Deoxyribose analogues of N6‐cyclopentyladenosine (CPA): partial agonists at the adenosine A1 receptor in vivo

Abstract

1 The purpose of the present study was to quantify the cardiovascular effects of the 2′-, 3′- and 5′-deoxyribose analogues of the selective adenosine A₁ receptor agonist, N⁶-cyclopentyladenosine (CPA) in vivo.
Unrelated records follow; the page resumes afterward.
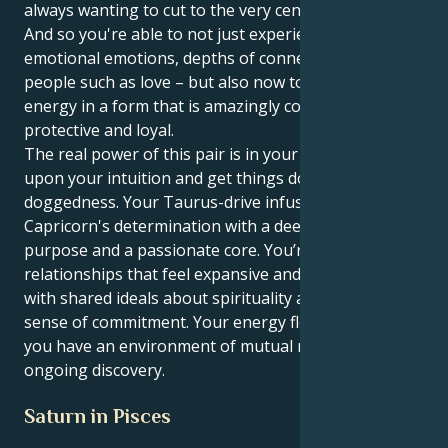
always wanting to cut to the very center of things.
And so you're able to not just experience the
emotional emotions, depths of connection between
people such as love – but also now to mirror your
energy in a form that is amazingly consistent,
protective and loyal.
The real power of this pair is in your ability to act
upon your intuition and get things done with a quiet
doggedness. Your Taurus-drive infuses your
Capricorn's determination with a deep sense of
purpose and a passionate core. You’re attracted to
relationships that feel expansive and optimistic —
with shared ideals about spirituality and a fierce
sense of commitment. Your energy flourishes when
you have an environment of mutual respect and
ongoing discovery.
Saturn in Pisces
The blood concentration-effect relationships of the compounds were assessed in individual rats and correlated to their receptor binding characteristics. 2 The pharmacokinetics and pharmacodynamics of the compounds were determined after a single intravenous infusion of 0.80 mg kg⁻¹ (2.5 μmol kg⁻¹) of 5′dCPA, 1.2 mg kg⁻¹ (3.8 μmol kg⁻¹) of 3′dCPA or 20 mg kg⁻¹ (63 μmol kg⁻¹) of 2′ dCPA. The heart rate (HR) and mean arterial blood pressure (MAP) were monitored continuously during the experiment and serial arterial blood samples were taken for analysis of drug concentration. 3 The relationship between blood concentrations and the reductions in both heart rate and blood pressure were described according to the sigmoidal E_max model. For the bradycardiac effect, the potencies based on free drug concentrations (EC_{50, u}) of 5′dCPA, 3′dCPA and 2′dCPA in blood were 5.9 ± 1.7, 18 ± 4 and 260 ± 70 ng ml⁻¹ (19 ± 6, 56 ± 11 and 830 ± 210 nM), respectively, and correlated well with the adenosine A₁ receptor affinity in vitro. The E_max value of 2′dCPA was significantly less than those of the other compounds, suggesting that this compound may be regarded as a partial agonist when compared to the other analogues. The rank order of the maximal reduction in heart rate of the compounds corresponded well with the order of the GTP-shifts, as determined in vitro. 4 It is concluded that deoxyribose derivatives of CPA may be partial agonists for the adenosine A₁ receptor and may serve as tools for further investigation of adenosine receptor partial agonism in vivo.